1. The Client's Situation
In establishing a plan to build an AI-based incident-response system in order to participate in a public-institution proposal project, the client needed to check compliance with the Personal Information Protection Act and the latest legal regimes related to artificial intelligence. In particular, because it had to use datasets that could include sensitive information such as large-scale logs, report materials, and malware data, minimizing legal risk on the fronts of personal-data processing and security management was the key task.
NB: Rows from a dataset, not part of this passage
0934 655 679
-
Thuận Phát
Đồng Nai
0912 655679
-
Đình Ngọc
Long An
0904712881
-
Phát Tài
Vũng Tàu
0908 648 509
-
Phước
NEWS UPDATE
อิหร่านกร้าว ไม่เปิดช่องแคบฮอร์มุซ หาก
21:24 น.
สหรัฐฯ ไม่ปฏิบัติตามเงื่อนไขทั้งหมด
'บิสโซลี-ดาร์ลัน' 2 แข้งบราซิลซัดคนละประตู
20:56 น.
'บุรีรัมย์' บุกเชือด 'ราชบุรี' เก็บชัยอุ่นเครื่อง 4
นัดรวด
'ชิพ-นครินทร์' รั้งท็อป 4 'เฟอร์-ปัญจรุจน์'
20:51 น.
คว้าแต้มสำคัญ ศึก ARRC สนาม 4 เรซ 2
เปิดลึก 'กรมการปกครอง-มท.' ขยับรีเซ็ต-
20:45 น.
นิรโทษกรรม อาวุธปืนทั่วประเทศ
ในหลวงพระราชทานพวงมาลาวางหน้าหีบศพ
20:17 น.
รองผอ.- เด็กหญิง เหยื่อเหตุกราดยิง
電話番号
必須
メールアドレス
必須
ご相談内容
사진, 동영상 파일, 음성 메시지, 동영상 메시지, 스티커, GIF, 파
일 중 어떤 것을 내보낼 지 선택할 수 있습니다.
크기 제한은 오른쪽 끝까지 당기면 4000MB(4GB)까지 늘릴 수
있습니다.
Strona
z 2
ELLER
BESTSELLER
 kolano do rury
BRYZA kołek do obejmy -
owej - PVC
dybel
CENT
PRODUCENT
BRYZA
2. Your Legal Team's Advice
Your Legal Team reviewed the personal-data pseudonymization, de-identification procedures, and data-storage management measures reflected in the proposal, and confirmed compliance with Article 28-4 of the Personal Information Protection Act and the Pseudonymized Data Processing Guidelines. The team also reviewed whether managerial measures such as security pledges by the project's participating personnel, data-deletion procedures, and security training conformed to the legal duty to take safety measures. In addition, it pointed out the possible applicability of the Framework Act on Artificial Intelligence, scheduled to take effect in 2026, and the need for continuous monitoring in line with future legal changes, and proposed measures to supplement the internal management system.
3. Result
Reflecting Your Legal Team's review opinions, the client faithfully incorporated the latest statutory requirements into its proposal, and came to have a system that can prevent legal risks in the course of carrying out the project. Through this, it was able to obtain practical help in strengthening the competitiveness of the proposed project while at the same time securing credibility in future public-institution evaluations.